After they had gone a mile or two, Old Pawn and the Sisseton appeared behind them in pursuit. Henry Smith and Mr. Rhodes panicked and ran, though William Duley shouted at them to stay or at least leave their guns. Rhodes was a bachelor boarding with the Eastlicks, but Smith abandoned his own wife.
Duley suggested the party take cover in a nearby slough, reed-filled and mostly dry in late summer. On the way the parties exchanged fire, and several settlers were wounded. Then came the killing: fifteen settlers, including three of Duley's children. Duley's wife and seven others were taken captive.
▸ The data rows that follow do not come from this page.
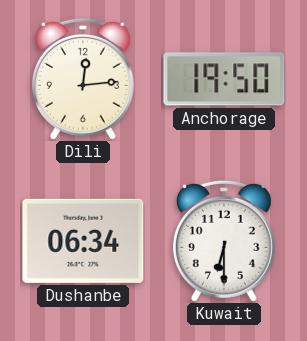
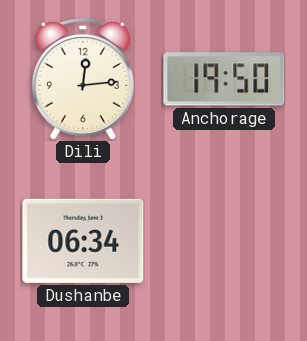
Kuwait: 6:30 -> none
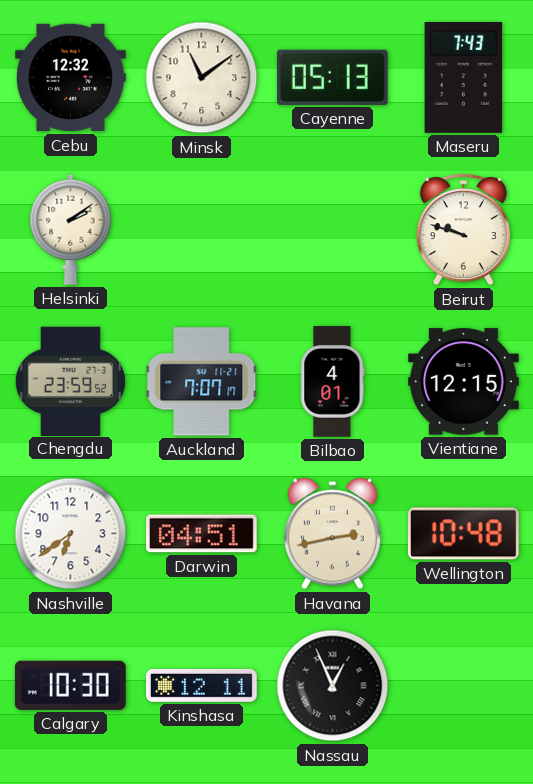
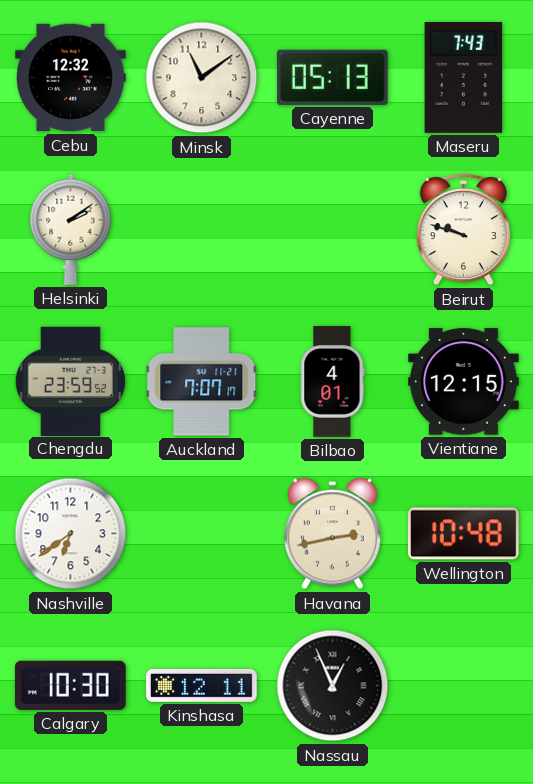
Darwin: 04:51 -> none
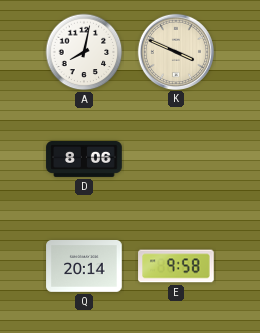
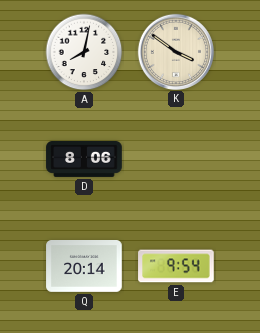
K: 3:49 -> 3:51
E: 9:58 -> 9:54
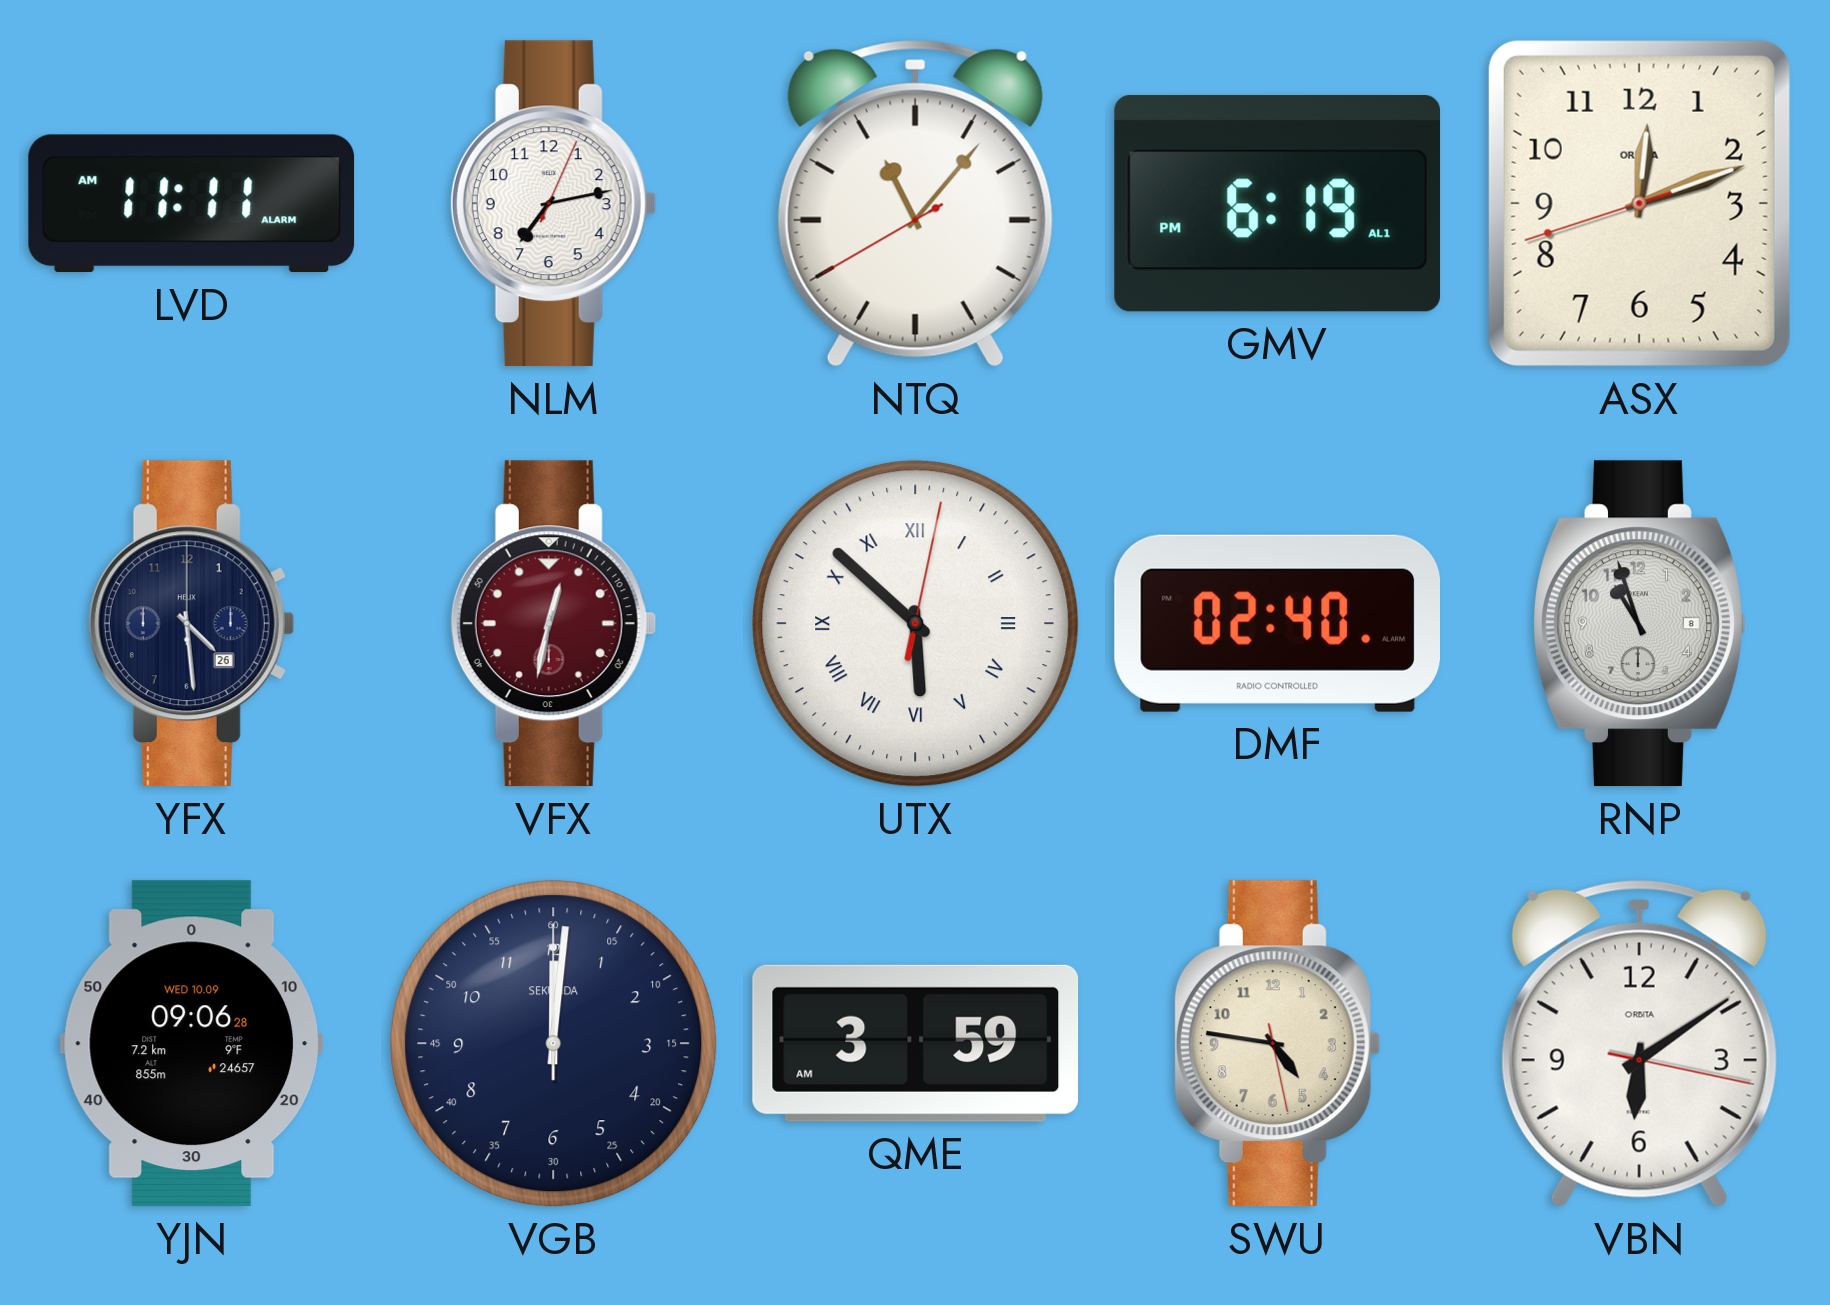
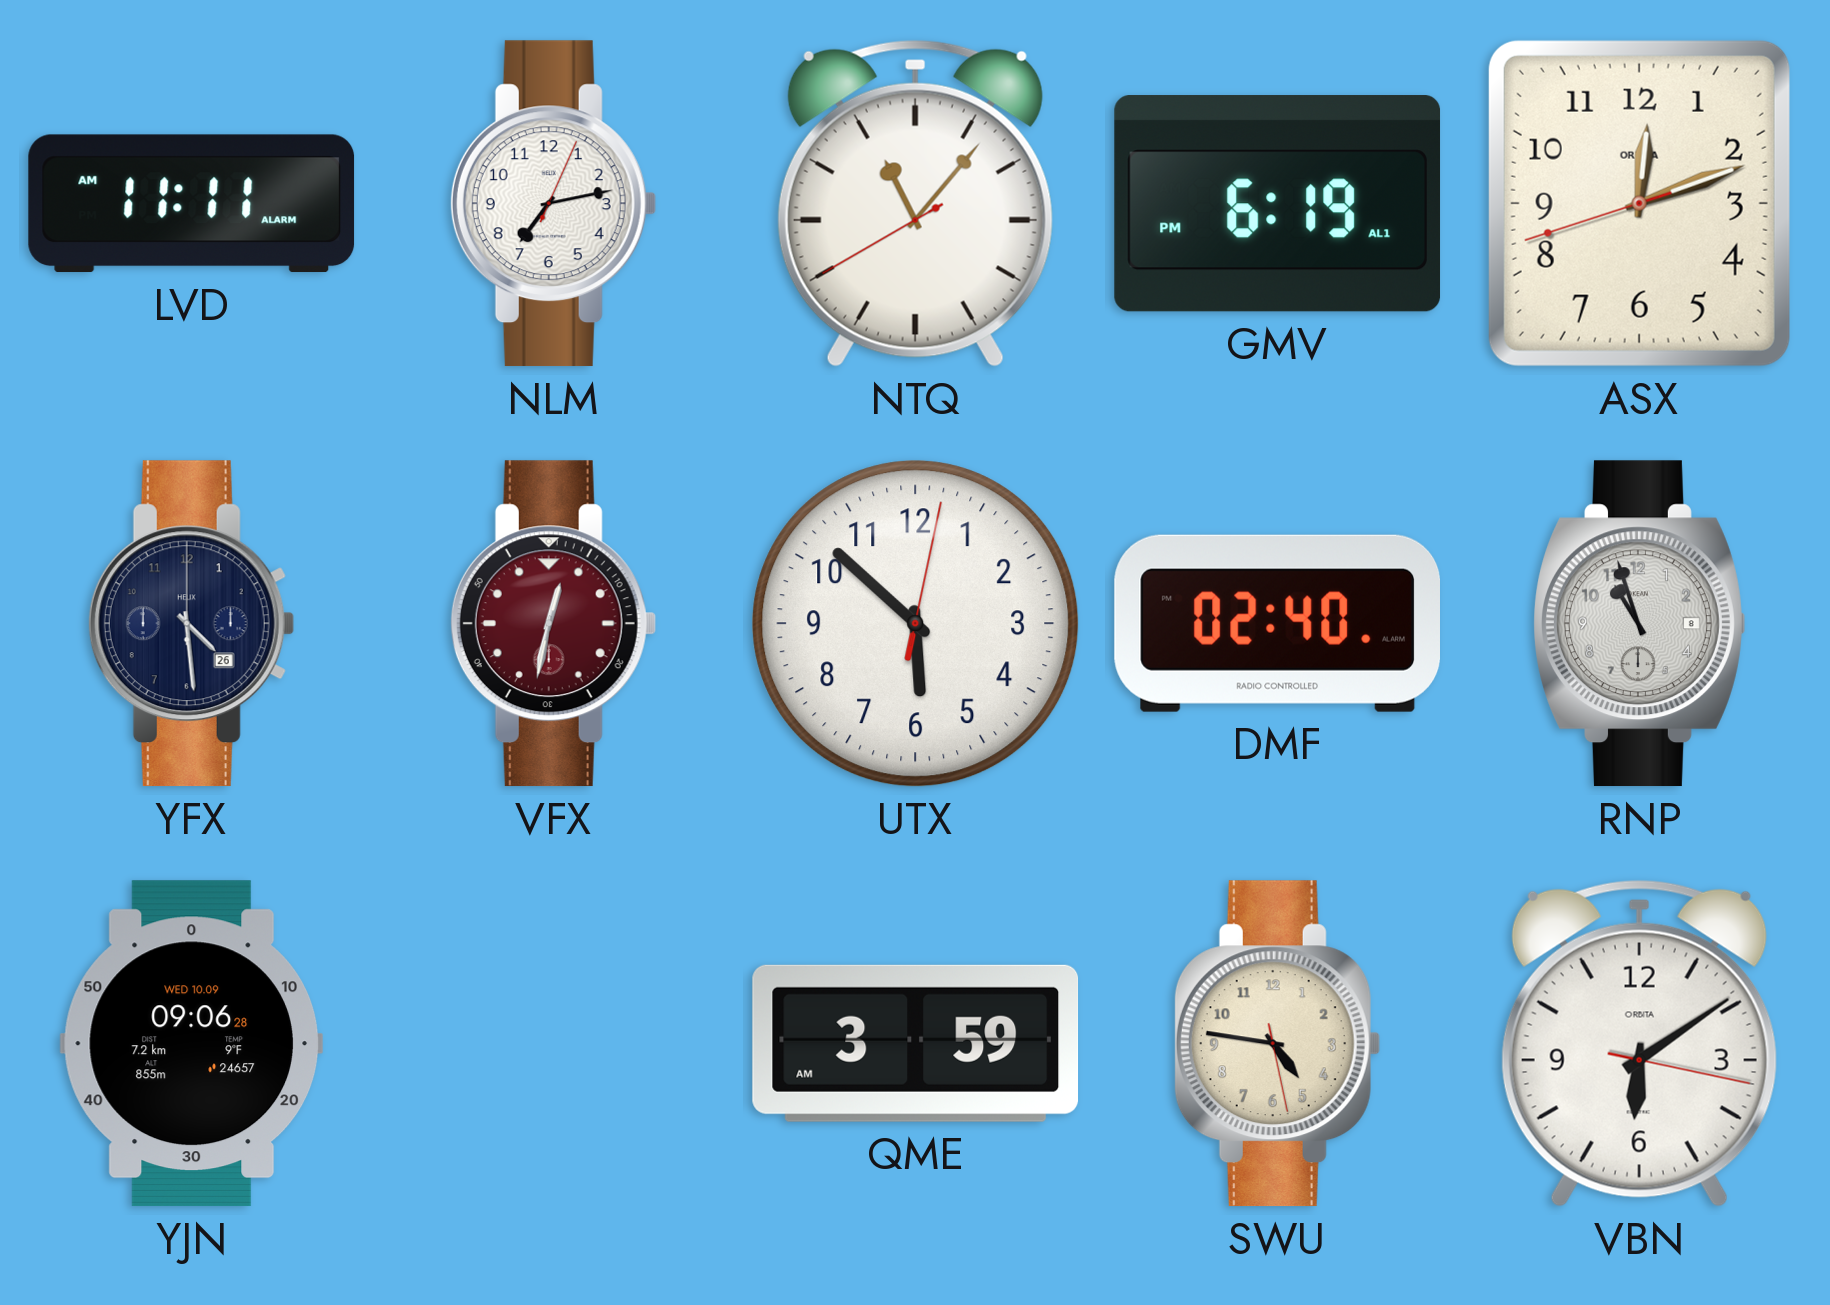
UTX numerals: Roman -> Arabic
VGB: 12:01 -> none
Afterwards the bands went west crossing into Yankton land. There Yankton Chief Struck-by-the-Ree offered to trade horses for the captives, but was turned down. Conveying his unhappiness to the Santee they headed north. One hundred miles north of Fort Pierre a fur trader ran into them and offered to trade goods for the captives. He was turned down being informed they would only trade for horses. He continued to Fort Pierre with that information. There a band of Two Kettles Lakota, self named the Strong Hearts, decided to secure their release. They caught up with the Sisseton and offered a horse a piece for the release of each woman and child. They were scoffed at. The Lakota replied either take the horses or fight. They returned the captives to Fort Pierre only to be imprisoned for their effort. Some died awaiting a determination.

==Aftermath==

Abraham Lincoln authorized the execution of the eastern Dakota involved in the massacres and kidnapping during the uprising, but those involved at Lake Shetek escaped to the plains. William Duley requested to be the executioner in Mankato, December 26, 1862, for the loss of his children. In November Company F of the 25th Wisconsin was tasked with burying the dead at Lake Shetek. They reported finding nine skeletal remains, some of which had been burnt by prairie fires.